I set out for Ostrava last Thursday and stayed there until early Saturday evening. On Thursday the 11th annual "Stop Drugs!" event for children and youth was convened by the Life Together association’s community center in Hrušov, and the children there spent a pleasant afternoon of contests, dancing, games and songs, a special event in the stereotypical life of the ghetto.

That day there were no indications that two racist demonstrations were on the horizon in the town and in the region. I spent Thursday and Friday night at the home of a friend in a different ghetto, this one in the Přívoz quarter.

My friend is a single mother of several children, some of whom are either already adult or almost so. Other friends of hers who live across the street came to her home to chat.

These people are brilliant, and despite the great distance I must travel from Prague to visit them, I do so gladly and relatively often. Both families have known one another a long time because, until recently, they were neighbors on nearby Přednádraží Street, before they were evicted by the enterprising spirit of some local scoundrels and the indifference of the municipal department and town hall to their fates.   
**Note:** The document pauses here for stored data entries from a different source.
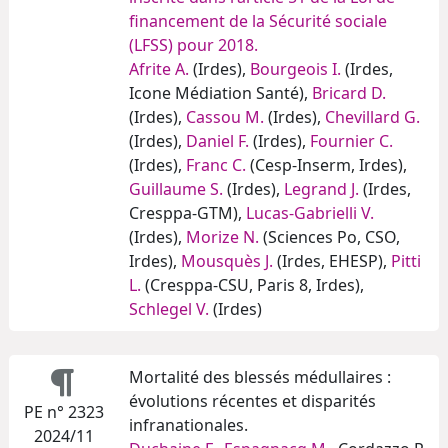
financement de la Sécurité sociale
(LFSS) pour 2018.
Afrite A.
(Irdes),
Bourgeois I.
(Irdes,
Icone Médiation Santé),
Bricard D.
(Irdes),
Cassou M.
(Irdes),
Chevillard G.
(Irdes),
Daniel F.
(Irdes),
Fournier C.
(Irdes),
Franc C.
(Cesp-Inserm, Irdes),
Guillaume S.
(Irdes),
Legrand J.
(Irdes,
Cresppa-GTM),
Lucas-Gabrielli V.
(Irdes),
Morize N.
(Sciences Po, CSO,
Irdes),
Mousquès J.
(Irdes, EHESP),
Pitti
L.
(Cresppa-CSU, Paris 8, Irdes),
Schlegel V.
(Irdes)
Mortalité des blessés médullaires :
évolutions récentes et disparités
PE n° 2323
infranationales.
2024/11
Let’s block the "businessmen" too

On Friday, reinforcements arrived from the "Let’s Block the Marches!" (Blokujeme!) initiative led by Ivanka Mariposa, a physically small person with a lot of courage and spirit. At the Life Together (Vzájemné soužití) offices, in addition to our other acquaintances and friends, we unexpectedly encountered some Romani pseudo-businessmen who operate or own apartment buildings and residential hotels in the ghettos.

These are people who have no hesitation about preying on their own, including their own relatives, in order to make as much money as possible without lifting a finger. In addition to other matters, they are the people who collect money from the usurious rents they charge at the residential hotels, where they offer tenants medieval-level accommodations.

These landlords collect up to CZK 4 500 per month per tenant (last year it was about CZK 1 000 less). They collect this from people who live together in one standard-sized room, and from my own personal experience in the years I have been writing about this issue, I know that one of those rooms usually houses between five to eight people.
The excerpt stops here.